That leaves police able to record domestic violence or sexual abuse situations as well as victims of homicide, suicide, or accidents even though the footage could be withheld from the public.

Members of the law enforcement community had questioned previous versions of the bill that would have required police to turn off the cameras in cases of domestic violence. They said failing to record such volatile situations would undermine the intent of the bill since family disputes are some of the most dangerous situations an officer experiences.

The most recent report on an investigation into a fatal shooting by a police officer was released in May. State’s Attorney David Shepack of the Judicial District of Litchfield cleared four Bridgeport police officers in the killing of Carnell Williams, 23, while they attempted to arrest him through an undercover gun buy. The investigation lasted just shy of 18 months.

One of the officers, Det. Christopher Borona, was also cleared of any wrongdoing in the death of 21-year-old Bryan Stukes, which occurred the same year as the Williams shooting.
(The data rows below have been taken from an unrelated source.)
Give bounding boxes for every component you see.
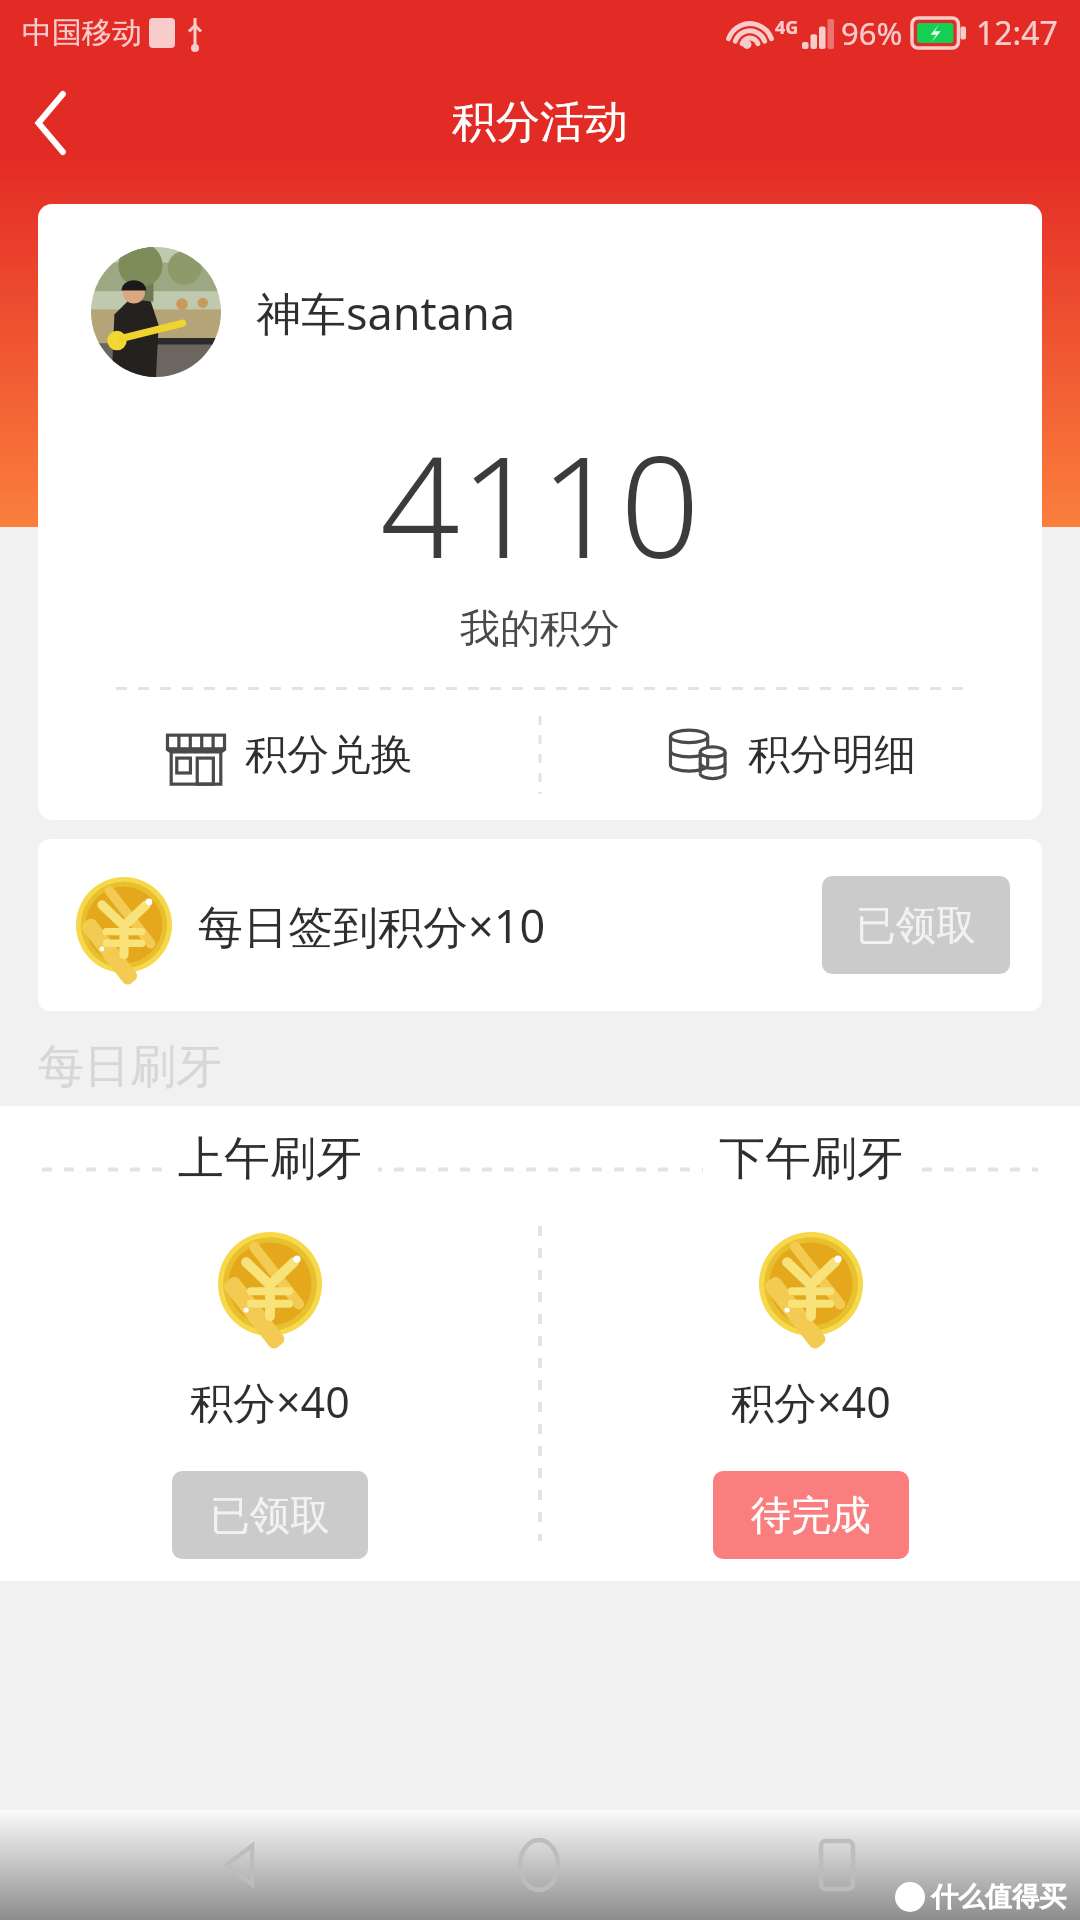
staticText: 积分×40 xyxy=(731,1372,891,1431)
staticText: 每日签到积分×10 xyxy=(198,895,546,956)
staticText: 神车santana xyxy=(256,282,516,343)
button[interactable]: Back xyxy=(187,1810,297,1920)
staticText: 下午刷牙 xyxy=(719,1130,903,1188)
button[interactable]: 积分兑换 xyxy=(38,690,539,820)
staticText: 待完成 xyxy=(751,1490,871,1540)
staticText: 积分明细 xyxy=(748,729,916,782)
button[interactable]: 已领取 xyxy=(172,1471,368,1559)
staticText: 积分×40 xyxy=(190,1372,350,1431)
button[interactable]: 每日签到积分×10 xyxy=(38,839,1042,1011)
button[interactable]: 已领取 xyxy=(822,876,1010,974)
staticText: 积分兑换 xyxy=(245,729,413,782)
staticText: 4G xyxy=(775,15,799,40)
staticText: 已领取 xyxy=(856,900,976,950)
staticText: 上午刷牙 xyxy=(178,1130,362,1188)
staticText: 已领取 xyxy=(210,1490,330,1540)
staticText: 中国移动 xyxy=(22,14,142,52)
staticText: 我的积分 xyxy=(38,603,1042,653)
button[interactable]: Home xyxy=(484,1810,594,1920)
staticText: 什么值得买 xyxy=(931,1880,1066,1914)
staticText: 积分活动 xyxy=(452,95,628,150)
button[interactable]: Recents xyxy=(782,1810,892,1920)
button[interactable]: Back xyxy=(0,71,104,175)
staticText: 4110 xyxy=(38,408,1042,599)
staticText: 96% xyxy=(841,12,903,54)
button[interactable]: 待完成 xyxy=(713,1471,909,1559)
staticText: 12:47 xyxy=(976,11,1058,55)
button[interactable]: 积分明细 xyxy=(541,690,1042,820)
staticText: 每日刷牙 xyxy=(38,1038,222,1096)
The investigation through the office of State’s Attorney David I. Cohen of the Judicial District of Norwalk/Stamford took about 15 months. Courthouse News Service reports that Stukes’ family has filed a civil lawsuit claiming the fleeing man was shot in the back after he’d already been shot in the legs and dropped his gun.

An officer is justified in shooting someone if prosecutors find the officer “reasonably believes” he must kill or be killed, according to statute.

Out of the 33 cases listed in the Division of Criminal Justice’s Deadly Force Reports Index since 2001, police officers have been cleared of wrongdoing in every shooting but one.

According to the Associated Press, an all-white Hartford Superior Court jury deliberated for several days before returning the verdict in favor of Ofc. Robert Lawlor, who killed 18-year-old Jashon Bryant and injured 21-year-old Brandon Henry in 2005.